Josef von Sternberg d’avant Marlène Dietrich ce sont principalement des films muets dont quatre ont disparu avec tant d’autres dans le tourbillon qui a emporté le cinéma muet à la fin des années 1920. Venu de sa Vienne natale, le jeune homme (né en 1894) débarque avec sa famille à New York où il travaille comme coursier dans un atelier de dentelles. Il rejoint ensuite un entrepôt cinématographique qui lui permet de devenir monteur. Là, il se fait remarquer par le réalisateur d’origine française Emile Chautard qui en fait son assistant (il travaillera par la suite pour David W. Griffith, Charlie Chaplin, Erich von Stroheim, Robert Wiene, Victor Sjöström et Abel Gance). Il finit par accéder à la réalisation en remplaçant Roy William Neill malade.
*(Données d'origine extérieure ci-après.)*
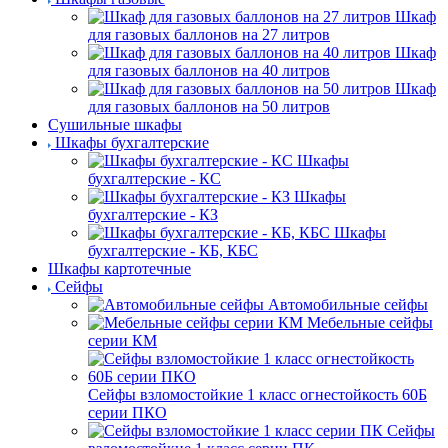
Шкаф
для газовых баллонов на 27 литров
Шкаф
для газовых баллонов на 40 литров
Шкаф
для газовых баллонов на 50 литров
Сушильные шкафы
Шкафы бухгалтерские
Шкафы
бухгалтерские - КС
Шкафы
бухгалтерские - КЗ
Шкафы
бухгалтерские - КБ, КБС
Шкафы картотечные
Сейфы
Автомобильные сейфы
Мебельные сейфы
серии КМ
Сейфы взломостойкие 1 класс огнестойкость 60Б
серии ПКО
Сейфы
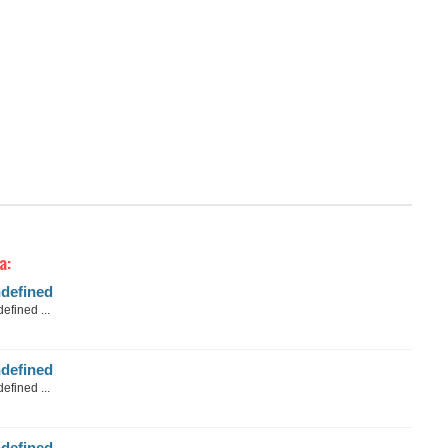
a:
defined
efined ...
defined
efined ...
defined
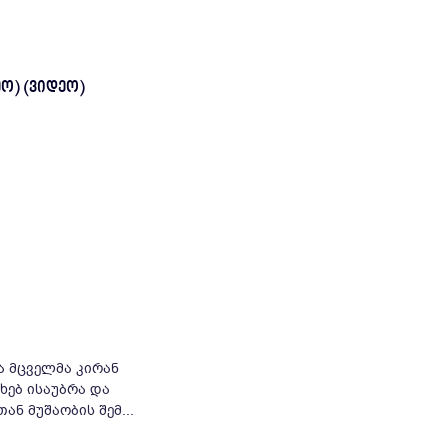
ო) (ვიდეო)
 მცველმა კირან
ხებ ისაუბრა და
ნ მუშაობის შემ...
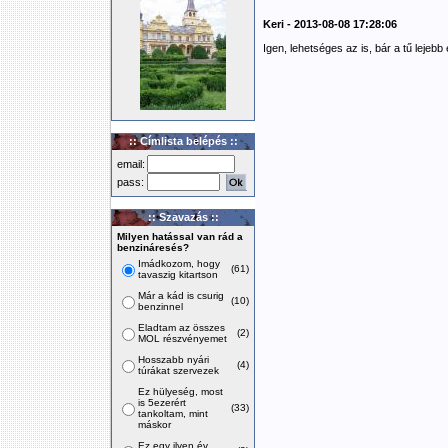
Keri - 2013-08-08 17:28:06
Igen, lehetséges az is, bár a tű lejeb
:: Címlista belépés ::
email:
pass:
:: Szavazás ::
Milyen hatással van rád a
benzináresés?
Imádkozom, hogy
(61)
tavaszig kitartson
Már a kád is csurig
(10)
benzinnel
Eladtam az összes
(2)
MOL részvényemet
Hosszabb nyári
(4)
túrákat szervezek
Ez hülyeség, most
is 5ezerért
(33)
tankoltam, mint
máskor
Ez egy ilyen év,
Son caractère affirmé déjà bien présent, il rencontrera des problèmes lors de son passage d’United Artists à la MGM, studio beaucoup trop conventionnel pour celui qui se vit déjà comme un artiste. Il atterrit alors à la Paramount qui sera le studio de sa période de gloire, celle la plus créative où il réalisera tous ses chefs d’œuvre avec Marlène Dietrich. Il y débute en acceptant de revenir à l’assistanat mais remplaçant brillamment Frank Lloyd sur « Children of divorce », il se voit proposer la réalisation des « Nuits de Chicago » sur un scénario de Ben Hecht qu’il a réussi à imposer à ses côtés. Ben Hecht qui deviendra l’un des plus célèbres et prolifiques scénaristes d’Hollywood (Hitchcock, Hawks, Hathaway, Mankiewicz, Preminger, Curtiz…) recevra pour ses débuts dans le métier l’Oscar du meilleur scénario original. Josef von Sternberg dont le passage à la MGM a laissé des traces sait qu’il doit réussir son premier film, sous peine de disparaître de la circulation.
Examen de passage réussi, le film étant un succès public accolé à une critique élogieuse qui en fera un peu exagérément le précurseur du film de gangsters qui fera la réputation dans les années 1930 de la Warner avec des acteurs comme James Cagney, George Raft, Edward G. Robinson et Humphrey Bogart. En réalité « Les nuits de Chicago », avec le milieu de la pègre comme toile de fond, est un drame tournant autour du classique triangle amoureux auquel Von Sternberg ajoute la dimension tragique de l’honneur qui finit par transcender les enjeux plus courants de la rupture sentimentale. Un truand aux manières un peu rustres mais au tempérament chevaleresque interprété par le très massif George Bancroft qui accompagnera Sternberg sur quatre films, est amoureux de « Plumes » une superbe créature campée par Evelyn Brent qui elle-même est amoureuse d’un avocat ruiné par l’alcool (Clive Brook) pris en amitié puis devenu la tête pensante du truand.
Le triangle amoureux baroque ainsi formé est rapidement embarqué dans une intrigue où se mêlent et s’affrontent trahison, culpabilité, respect de l’amitié et sexualité à fleur de peau. Des thèmes que Von Sternberg pourra largement développer quand il aura enfin rencontré avec Marlène Dietrich celle qui lui permettra d’exposer sur grand écran une perfection esthétique très particulière qui encore aujourd’hui n’a connu aucune réelle équivalence. Evelyn Brent ici magnifique de sensualité comme dans « Crépuscule de gloire » (1928) tout comme Betty Compson, héroïne des « Damnés de l’océan » (1928) et Fay Wray dans « L’assommeur » (1929) sont les très jolies et talentueuses esquisses d’une icône que Von Sternberg finira par trouver à Berlin quand, envoyé par la Paramount, il se rendra dans la capitale allemande pour y diriger « L’Ange Bleu ». On connaît la suite.